• _INSTRUCTIONS TO FOLLOW_
Retype exactly what appears below from the line containing "cc checker script 2019" down to the line containing "It also houses", keeping both end lines. Do not include pictures.

Items from a dataset:
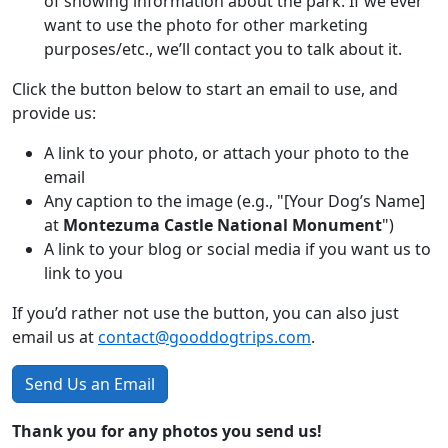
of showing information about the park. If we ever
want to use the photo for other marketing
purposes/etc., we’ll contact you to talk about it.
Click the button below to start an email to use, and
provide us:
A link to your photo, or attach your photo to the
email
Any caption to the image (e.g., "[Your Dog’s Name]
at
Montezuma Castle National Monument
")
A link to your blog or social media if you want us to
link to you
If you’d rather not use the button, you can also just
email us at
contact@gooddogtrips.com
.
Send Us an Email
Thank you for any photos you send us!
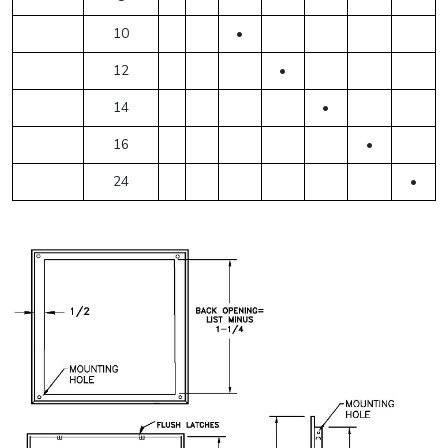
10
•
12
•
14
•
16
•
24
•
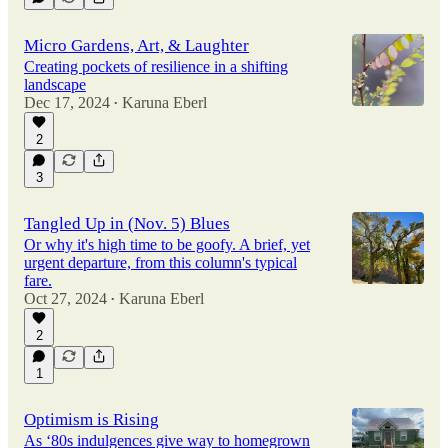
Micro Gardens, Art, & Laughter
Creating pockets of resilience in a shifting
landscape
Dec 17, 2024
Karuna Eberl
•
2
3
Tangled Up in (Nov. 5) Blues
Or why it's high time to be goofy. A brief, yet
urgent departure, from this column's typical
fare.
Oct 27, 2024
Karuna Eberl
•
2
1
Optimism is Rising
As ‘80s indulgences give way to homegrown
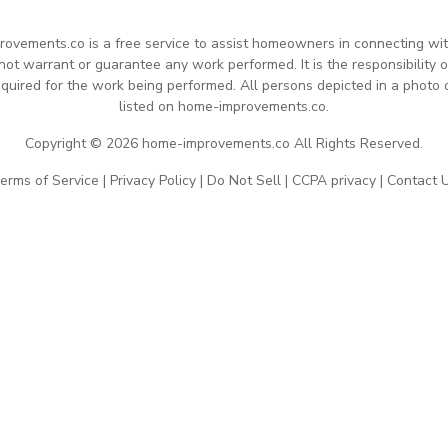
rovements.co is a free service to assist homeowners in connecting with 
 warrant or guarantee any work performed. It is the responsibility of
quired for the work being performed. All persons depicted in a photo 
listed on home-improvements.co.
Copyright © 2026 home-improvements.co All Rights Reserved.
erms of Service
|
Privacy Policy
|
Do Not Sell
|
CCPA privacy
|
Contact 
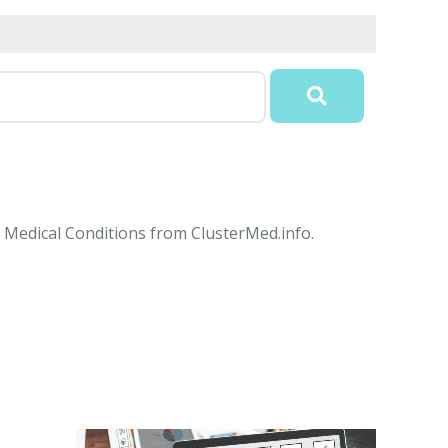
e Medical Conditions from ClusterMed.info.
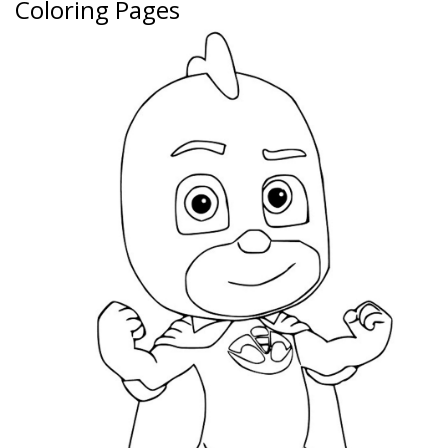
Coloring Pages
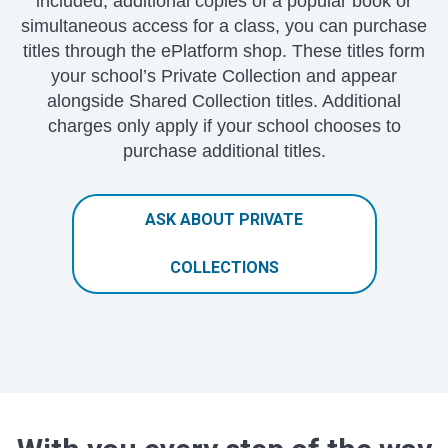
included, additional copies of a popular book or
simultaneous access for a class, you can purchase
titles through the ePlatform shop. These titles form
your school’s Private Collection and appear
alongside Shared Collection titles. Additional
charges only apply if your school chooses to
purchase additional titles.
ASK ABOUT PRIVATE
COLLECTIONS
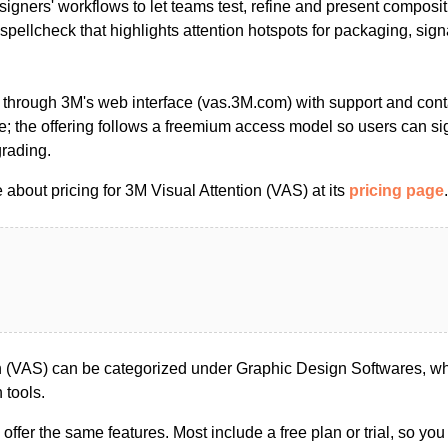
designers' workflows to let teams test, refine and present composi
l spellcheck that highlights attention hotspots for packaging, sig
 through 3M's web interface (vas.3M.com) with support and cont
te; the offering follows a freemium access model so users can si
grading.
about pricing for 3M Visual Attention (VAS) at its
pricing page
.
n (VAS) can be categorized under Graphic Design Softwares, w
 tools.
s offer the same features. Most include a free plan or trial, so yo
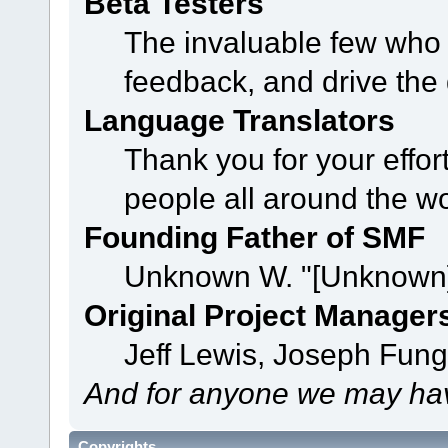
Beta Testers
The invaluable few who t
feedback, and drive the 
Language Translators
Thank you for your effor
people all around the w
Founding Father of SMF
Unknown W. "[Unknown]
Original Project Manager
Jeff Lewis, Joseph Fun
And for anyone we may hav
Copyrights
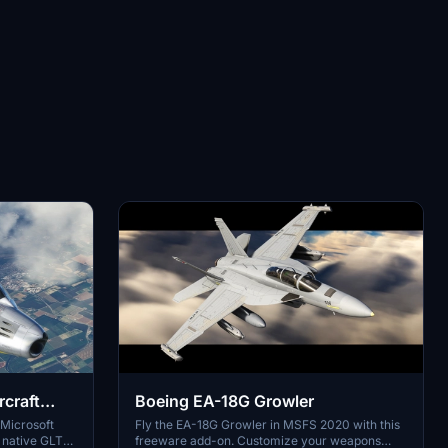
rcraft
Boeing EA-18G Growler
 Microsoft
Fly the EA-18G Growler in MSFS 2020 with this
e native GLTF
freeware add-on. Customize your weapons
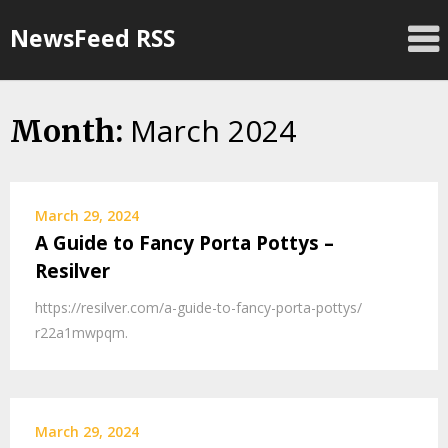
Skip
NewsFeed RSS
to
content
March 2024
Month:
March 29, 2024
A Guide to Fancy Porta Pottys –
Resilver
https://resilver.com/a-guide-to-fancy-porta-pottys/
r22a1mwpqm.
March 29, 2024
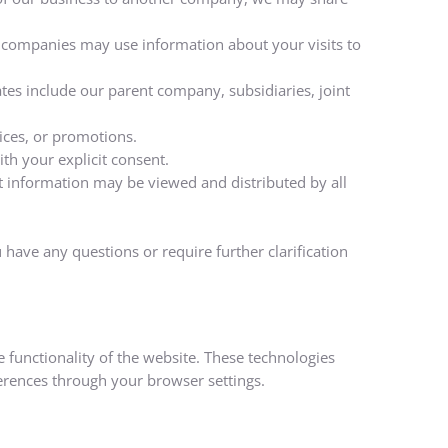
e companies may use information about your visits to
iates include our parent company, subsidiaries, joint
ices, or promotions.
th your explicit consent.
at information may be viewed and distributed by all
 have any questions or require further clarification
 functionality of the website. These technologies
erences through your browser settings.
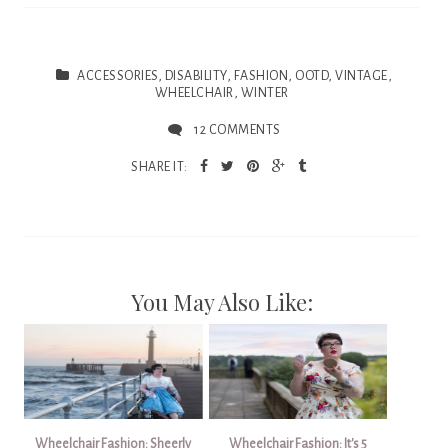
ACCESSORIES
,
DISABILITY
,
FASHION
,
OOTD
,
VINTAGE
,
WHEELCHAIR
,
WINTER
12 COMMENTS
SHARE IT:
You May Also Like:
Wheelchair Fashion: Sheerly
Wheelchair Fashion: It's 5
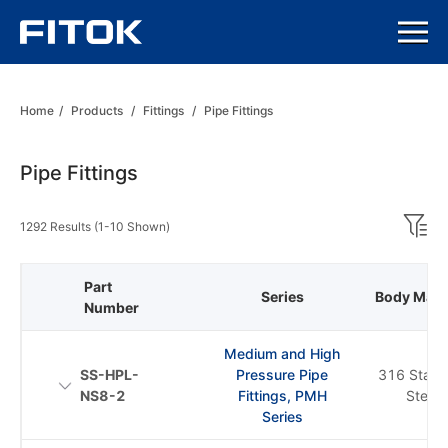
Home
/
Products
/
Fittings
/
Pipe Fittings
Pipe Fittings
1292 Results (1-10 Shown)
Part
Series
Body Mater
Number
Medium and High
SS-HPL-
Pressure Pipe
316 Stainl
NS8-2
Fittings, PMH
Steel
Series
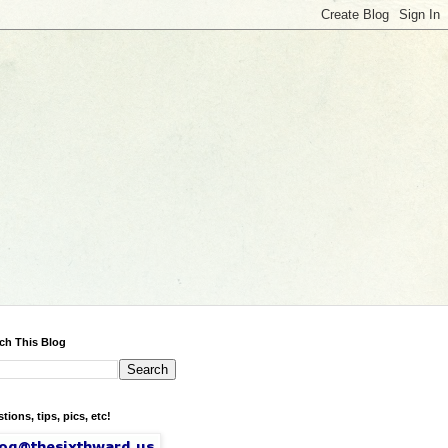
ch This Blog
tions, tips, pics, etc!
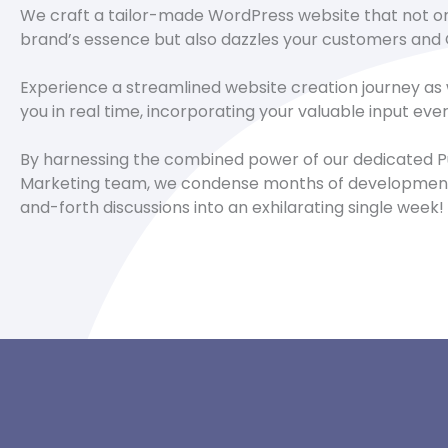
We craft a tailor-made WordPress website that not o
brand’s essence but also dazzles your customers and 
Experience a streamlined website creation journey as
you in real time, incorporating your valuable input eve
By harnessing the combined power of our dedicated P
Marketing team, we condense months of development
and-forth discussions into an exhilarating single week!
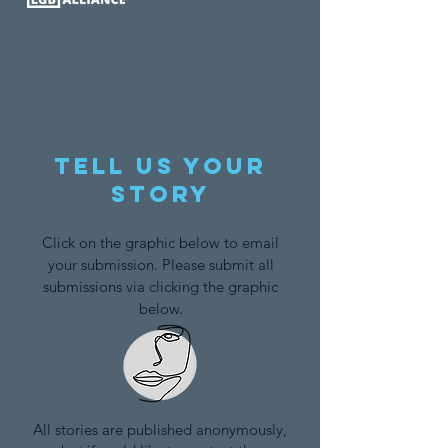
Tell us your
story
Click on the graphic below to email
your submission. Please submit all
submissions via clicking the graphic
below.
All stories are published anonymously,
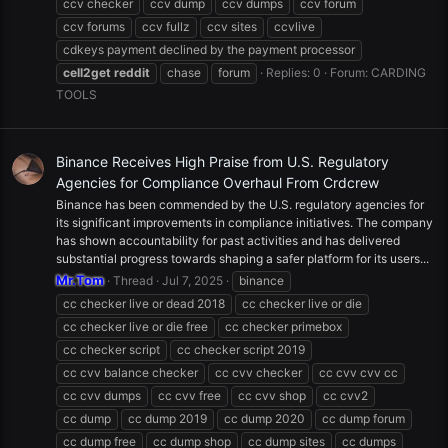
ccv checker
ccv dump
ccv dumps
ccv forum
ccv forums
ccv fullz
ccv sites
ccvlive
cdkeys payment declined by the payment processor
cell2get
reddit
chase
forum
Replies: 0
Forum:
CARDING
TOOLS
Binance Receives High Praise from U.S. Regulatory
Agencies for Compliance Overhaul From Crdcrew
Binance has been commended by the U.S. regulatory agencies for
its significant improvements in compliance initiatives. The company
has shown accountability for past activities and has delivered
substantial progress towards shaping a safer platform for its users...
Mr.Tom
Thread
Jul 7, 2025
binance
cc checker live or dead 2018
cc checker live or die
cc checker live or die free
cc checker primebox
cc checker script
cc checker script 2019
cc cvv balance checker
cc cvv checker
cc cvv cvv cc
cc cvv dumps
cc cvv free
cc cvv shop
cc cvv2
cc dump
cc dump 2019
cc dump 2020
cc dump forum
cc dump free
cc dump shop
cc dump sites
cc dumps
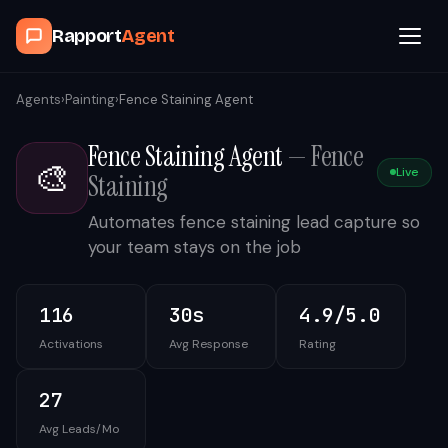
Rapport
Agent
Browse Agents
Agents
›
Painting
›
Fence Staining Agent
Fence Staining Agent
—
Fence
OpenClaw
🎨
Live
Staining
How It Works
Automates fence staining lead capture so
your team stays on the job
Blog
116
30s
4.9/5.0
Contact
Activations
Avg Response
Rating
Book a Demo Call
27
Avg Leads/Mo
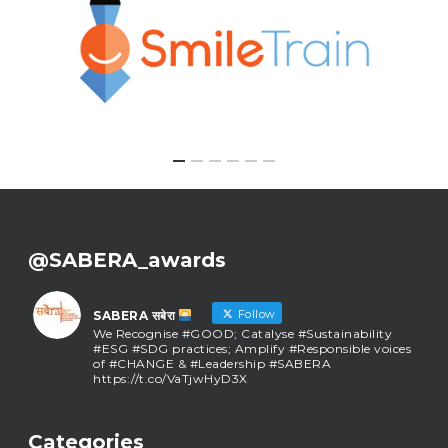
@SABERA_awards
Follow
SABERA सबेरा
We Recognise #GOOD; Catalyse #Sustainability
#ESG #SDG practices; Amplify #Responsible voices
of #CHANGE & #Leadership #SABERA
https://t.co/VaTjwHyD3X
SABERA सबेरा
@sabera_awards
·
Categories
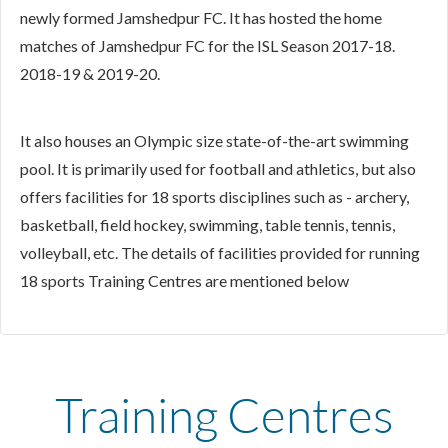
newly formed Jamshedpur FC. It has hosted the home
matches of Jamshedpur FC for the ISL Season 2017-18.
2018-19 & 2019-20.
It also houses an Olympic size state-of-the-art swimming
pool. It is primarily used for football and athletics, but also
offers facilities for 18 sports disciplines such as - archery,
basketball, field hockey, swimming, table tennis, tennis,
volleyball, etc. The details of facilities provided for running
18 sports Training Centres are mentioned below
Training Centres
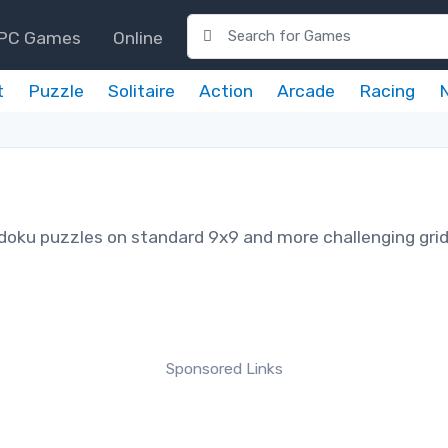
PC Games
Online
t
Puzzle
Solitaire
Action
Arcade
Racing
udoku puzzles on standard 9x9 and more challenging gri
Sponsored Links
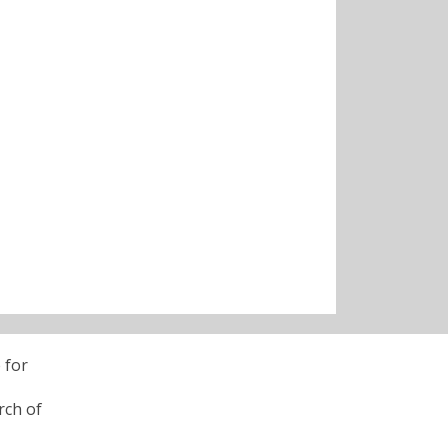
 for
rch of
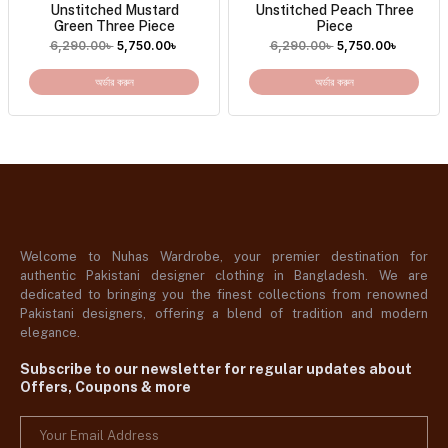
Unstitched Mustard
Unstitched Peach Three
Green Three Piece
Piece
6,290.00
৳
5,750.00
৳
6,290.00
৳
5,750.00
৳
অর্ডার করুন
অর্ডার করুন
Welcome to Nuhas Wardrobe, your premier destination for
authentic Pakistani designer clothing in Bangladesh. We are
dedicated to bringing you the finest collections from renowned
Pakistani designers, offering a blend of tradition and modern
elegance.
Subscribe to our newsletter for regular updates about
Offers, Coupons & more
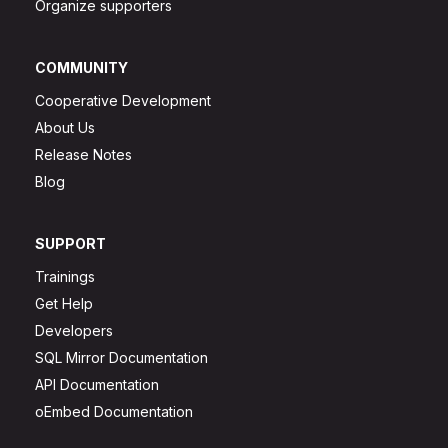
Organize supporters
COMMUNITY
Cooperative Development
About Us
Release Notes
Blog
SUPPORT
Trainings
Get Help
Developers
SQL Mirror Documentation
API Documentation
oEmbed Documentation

• _THE COMPLETED TASK_
cc checker script 2019
cc cvv balance checker
cc cvv checker
cc cvv cvv cc
cc cvv dumps
cc cvv free
cc cvv shop
cc cvv2
cc dump
cc dump 2019
cc dump 2020
cc dump forum
cc dump free
cc dump shop
cc dump sites
cc dumps
Rapport
Agent
Browse Agents
Agents
›
Painting
›
Fence Staining Agent
Fence Staining Agent
—
Fence
OpenClaw
🎨
Live
Staining
How It Works
Automates fence staining lead capture so
your team stays on the job
Blog
116
30s
4.9/5.0
Contact
Activations
Avg Response
Rating
Book a Demo Call
27
Avg Leads/Mo
@SABERA_awards
Follow
SABERA सबेरा
We Recognise #GOOD; Catalyse #Sustainability
#ESG #SDG practices; Amplify #Responsible voices
of #CHANGE & #Leadership #SABERA
https://t.co/VaTjwHyD3X
SABERA सबेरा
@sabera_awards
·
Categories
newly formed Jamshedpur FC. It has hosted the home
matches of Jamshedpur FC for the ISL Season 2017-18.
2018-19 & 2019-20.
It also houses an Olympic size state-of-the-art swimming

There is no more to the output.